# ResOpsBR: select reservoirs and study period
***

**Author:** Chus Casado Rodríguez<br>
**Date:** 18-07-2025<br>

**Introduction:**<br>
This notebook reads all the attributes and time series in the dataset and selects the reservoirs appropriate for testing the different reservoir routines. Several conditions need to be met for a reservoir to be selected:

1. It must contain observed time series of the variables `inflow`, `storage` and `outflow`.
2. The longest period without gaps in those three time series needs to be longer than 4 years.
3. The bias between the observed inflow and outflow timeseries needs to be between 0.7 and 1.3.

These conditions are specified in the YML configuration file.

In [1]:
import numpy as np
import pandas as pd
from tqdm.auto import tqdm
from pathlib import Path
import pickle

from lisfloodreservoirs.utils import DatasetConfig
from lisfloodreservoirs import read_attributes, read_timeseries
from lisfloodreservoirs.utils.timeseries import define_period

## Configuration

In [2]:
cfg = DatasetConfig('config_ResOpsBR_v11.yml')
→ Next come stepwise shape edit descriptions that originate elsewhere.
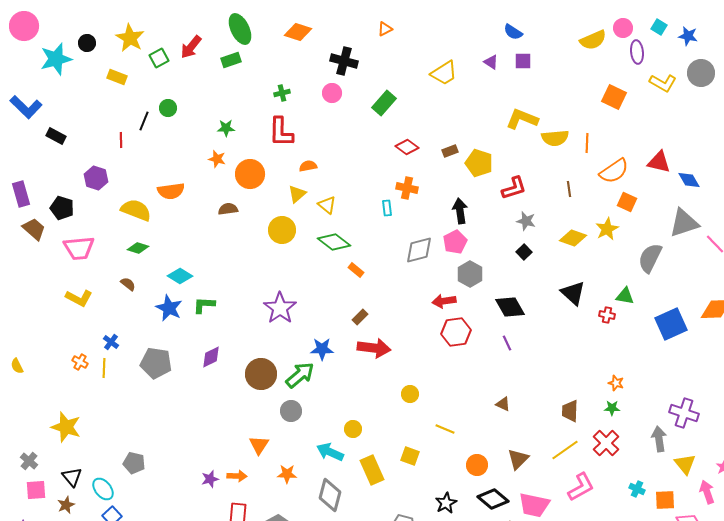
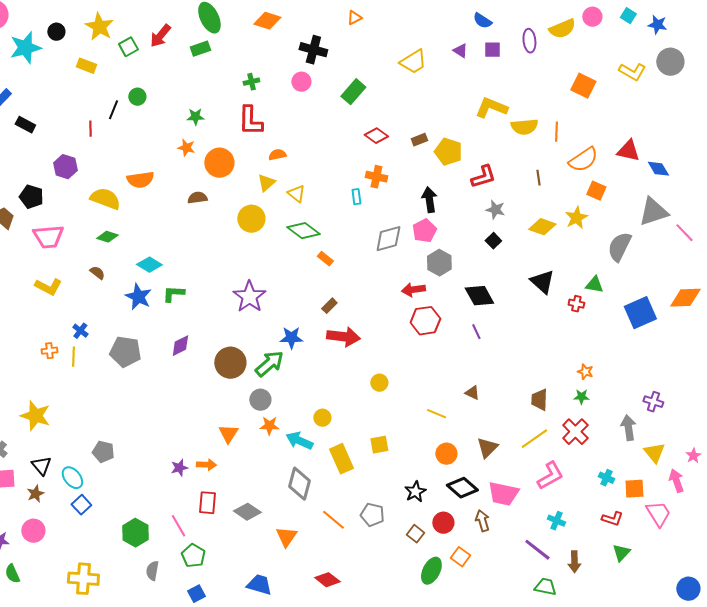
purple ellipse: (637, 52) -> (529, 41), moved
orange cross: (80, 362) -> (49, 351), turned -35
purple cross: (684, 413) -> (653, 402), size x0.7
yellow line: (445, 429) -> (436, 414), moved
yellow square: (410, 456) -> (379, 445), turned -30
orange star: (287, 474) -> (269, 426), moved

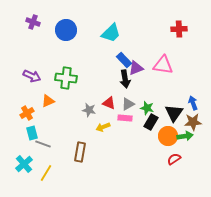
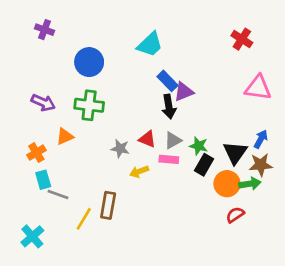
red cross: (179, 29) -> (242, 39), turned 35
blue circle: (66, 30) -> (89, 62), moved
pink triangle: (163, 65) -> (258, 88), moved
blue arrow: (193, 103) -> (261, 139), turned 48
cyan cross: (24, 164) -> (32, 236), moved
yellow line: (46, 173) -> (84, 219), moved

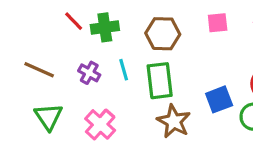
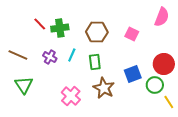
pink square: (218, 23) -> (132, 34), moved, turned 32
cyan line: (124, 70) -> (72, 55), turned 40
green rectangle: (160, 81) -> (95, 62), size x0.7
pink cross: (100, 124) -> (71, 96), moved

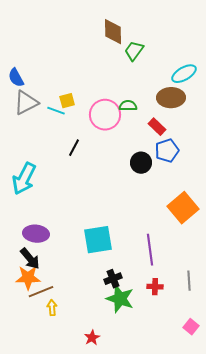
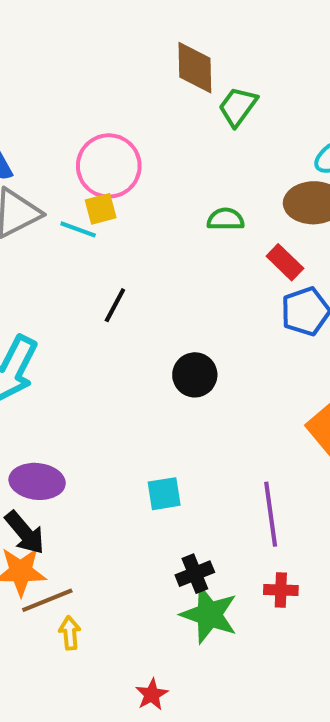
pink circle: (105, 115) -> (109, 166), moved
black circle: (141, 163) -> (195, 375), moved
cyan square: (98, 240) -> (164, 494), size x0.6

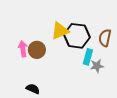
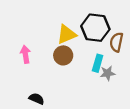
black hexagon: (77, 36) -> (95, 28), moved
brown circle: (37, 50) -> (63, 55), moved

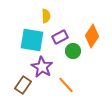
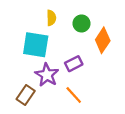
purple rectangle: (60, 37) -> (74, 64), moved
green circle: (73, 51) -> (81, 23), moved

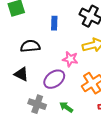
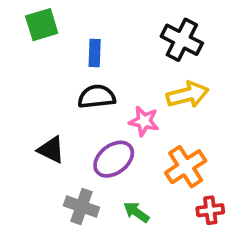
blue rectangle: (54, 23) -> (95, 53), moved
black semicircle: (30, 46) -> (97, 97), moved

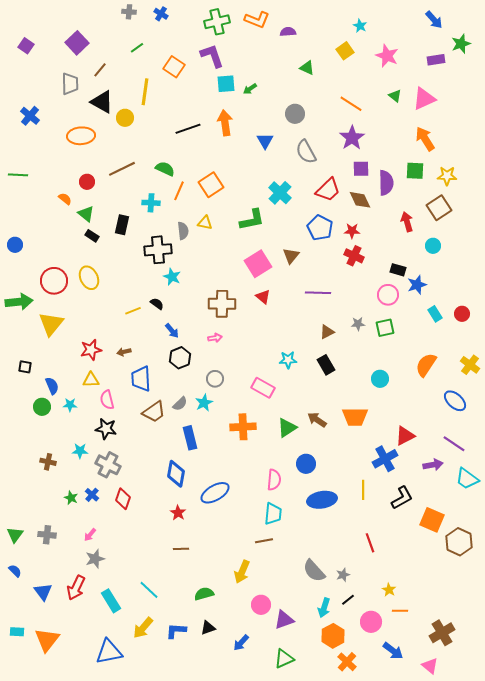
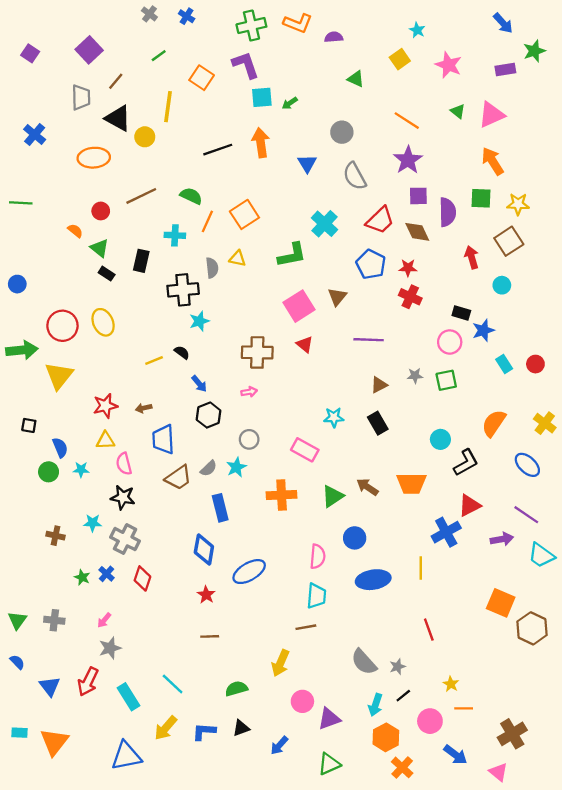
gray cross: (129, 12) -> (149, 14), turned 32
cyan star: (172, 277) -> (199, 321), turned 30
black L-shape: (402, 498) -> (466, 463), moved

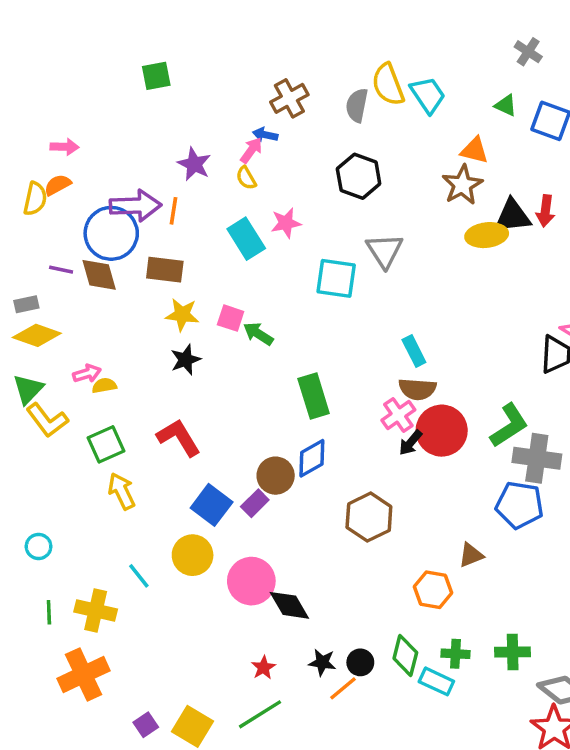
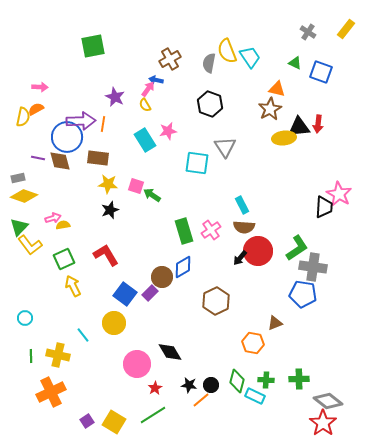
green square: (156, 76) -> (93, 46), size x1.4
pink cross: (398, 415) -> (211, 230), moved
pink circle: (251, 581) -> (137, 364), moved

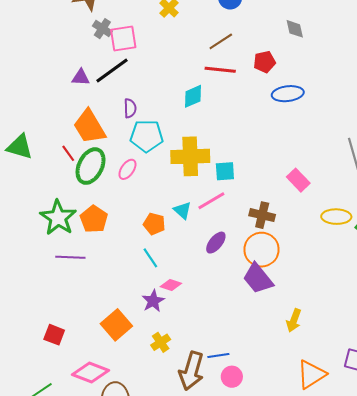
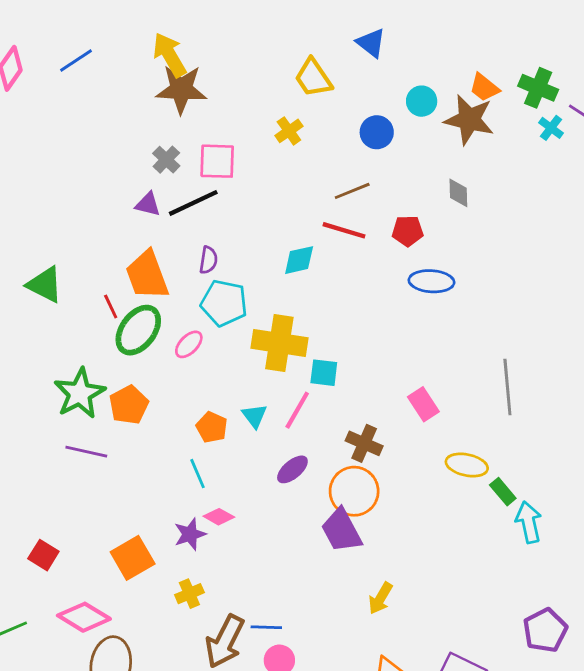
gray cross: (102, 29) -> (166, 160), moved
pink line: (211, 201) -> (297, 410), turned -40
PATH_OUT = cfg.PATH_RESOPS / cfg.VERSION / 'selection'
PATH_OUT.mkdir(parents=True, exist_ok=True)
print(f'Selected reservoirs and periods will be saved in:\n\t{PATH_OUT}\n')
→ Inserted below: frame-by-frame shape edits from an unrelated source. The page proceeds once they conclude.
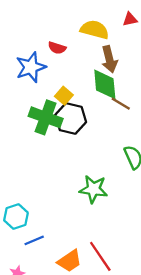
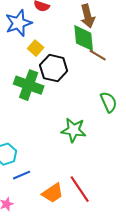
yellow square: (64, 96) -> (36, 48), moved
green cross: (46, 117) -> (29, 85), moved

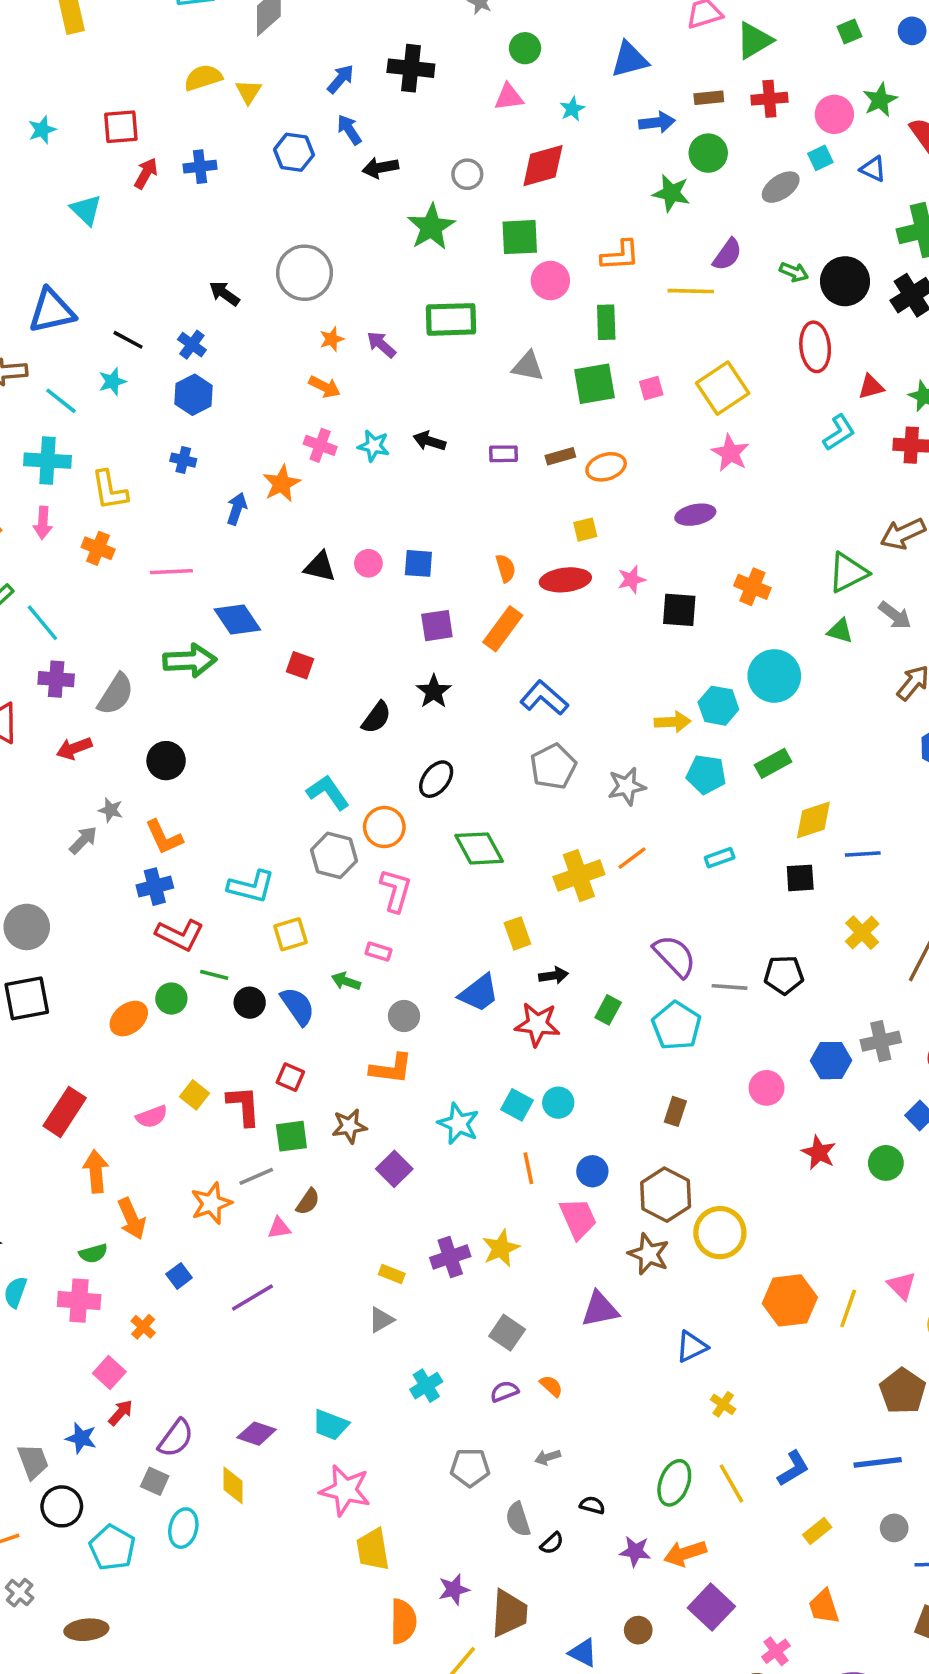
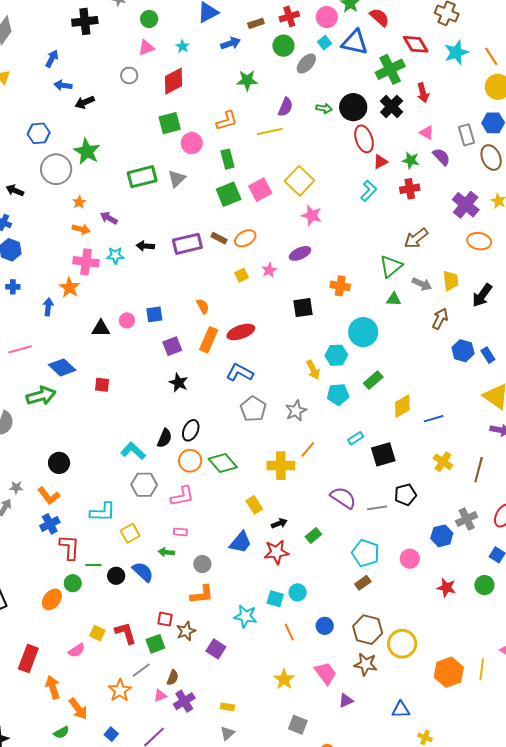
black cross: (411, 68) -> (85, 21), moved
blue arrow: (349, 130) -> (63, 85), turned -36
blue hexagon: (294, 152) -> (39, 133), moved
green circle: (708, 153) -> (283, 46), moved
blue triangle: (873, 169) -> (355, 42), size x1.8
gray circle: (467, 174) -> (129, 75), moved
green star: (431, 227) -> (87, 152), moved
purple arrow: (381, 345) -> (109, 218), moved
red ellipse: (815, 347) -> (364, 139), moved
gray triangle: (528, 366) -> (177, 179), moved, turned -42
pink square: (651, 388) -> (260, 190), size x1.6
pink cross: (320, 445) -> (86, 262), size x1.4
purple rectangle: (503, 454) -> (187, 244), size x1.8
brown rectangle: (560, 456) -> (219, 238), turned 56
pink star: (632, 579) -> (269, 270), moved
red ellipse: (565, 580) -> (241, 332), moved
black semicircle: (376, 717) -> (165, 438), moved
yellow arrow: (673, 722) -> (313, 370), turned 78
black circle: (166, 761) -> (59, 463), moved
orange circle: (384, 827) -> (190, 461), moved
yellow cross: (579, 876) -> (281, 466), turned 32
black square: (800, 878) -> (383, 454), moved, size x1.4
pink L-shape: (396, 890) -> (182, 496), turned 75
red L-shape: (180, 935) -> (69, 547), turned -100
green rectangle: (608, 1010) -> (313, 536), turned 35
cyan pentagon: (677, 1026) -> (366, 553), moved
red square: (290, 1077) -> (165, 619), moved
brown rectangle: (675, 1111) -> (363, 583), turned 49
pink trapezoid: (578, 1218) -> (326, 673), moved
purple cross: (450, 1257) -> (184, 701), moved
purple triangle: (600, 1309) -> (346, 701), size x0.7
blue triangle: (692, 1347) -> (401, 710), turned 36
variables = ['inflow', 'storage', 'outflow']

Selected reservoirs and periods will be saved in:
	Z:\nahaUsers\casadje\datasets\reservoirs\ResOpsBR\v1.1\selection



## Data

### Attributes

In [5]:
# import all tables of attributes
attributes = read_attributes(
    cfg.PATH_ATTRS, 
    reservoirs=None,
    index_col='GDW_ID'
)
print(f'{attributes.shape[0]} reservoirs in the attribute tables')

# # keep only reservoirs with all observed variables
# mask = attributes[[var.upper() for var in variables]].all(axis=1)
# attributes = attributes[mask]
# attributes.sort_index(axis=0, inplace=True)
# print('{0} reservoirs include observed time series for all variables: {1}'.format(
#     attributes.shape[0],
#     ', '.join(variables)
# ))

# keep reservoirs that comply with the catchment area and total storage conditions
if cfg.MIN_AREA is not None:
    mask_area = attributes.CATCH_SKM >= cfg.MIN_AREA
    attributes = attributes[mask_area]
    print('{0} reservoirs comply with the minimum catchment area: {1} km²'.format(
        attributes.shape[0],
        cfg.MIN_AREA
    ))
if cfg.MIN_VOL is not None:
    mask_volume = attributes.CAP_MCM >= cfg.MIN_VOL
    attributes = attributes[mask_volume]
    print('{0} reservoirs comply with the minimum storage capacity: {1} hm3'.format(
        attributes.shape[0],
        cfg.MIN_VOL
    ))

143 reservoirs in the attribute tables
142 reservoirs comply with the minimum catchment area: 50 km²
131 reservoirs comply with the minimum storage capacity: 10 hm3


#### Time series

In [None]:
# read time series
timeseries = read_timeseries(
    cfg.PATH_TS / 'csv',
    attributes.index, 
)
print(f'{len(timeseries)} reservoirs with timeseries\n')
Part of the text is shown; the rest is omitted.